> _Assignment_
Each entry below must come back exactly as written, without its pictures.

(Data excerpts)
□ □ □

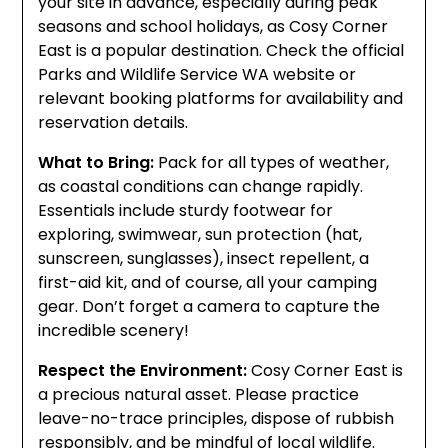
your site in advance, especially during peak
seasons and school holidays, as Cosy Corner
East is a popular destination. Check the official
Parks and Wildlife Service WA website or
relevant booking platforms for availability and
reservation details.
What to Bring:
Pack for all types of weather,
as coastal conditions can change rapidly.
Essentials include sturdy footwear for
exploring, swimwear, sun protection (hat,
sunscreen, sunglasses), insect repellent, a
first-aid kit, and of course, all your camping
gear. Don’t forget a camera to capture the
incredible scenery!
Respect the Environment:
Cosy Corner East is
a precious natural asset. Please practice
leave-no-trace principles, dispose of rubbish
responsibly, and be mindful of local wildlife.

□ □ □

> _Solution to the problem_
your site in advance, especially during peak
seasons and school holidays, as Cosy Corner
East is a popular destination. Check the official
Parks and Wildlife Service WA website or
relevant booking platforms for availability and
reservation details.
What to Bring:
Pack for all types of weather,
as coastal conditions can change rapidly.
Essentials include sturdy footwear for
exploring, swimwear, sun protection (hat,
sunscreen, sunglasses), insect repellent, a
first-aid kit, and of course, all your camping
gear. Don’t forget a camera to capture the
incredible scenery!
Respect the Environment:
Cosy Corner East is
a precious natural asset. Please practice
leave-no-trace principles, dispose of rubbish
responsibly, and be mindful of local wildlife.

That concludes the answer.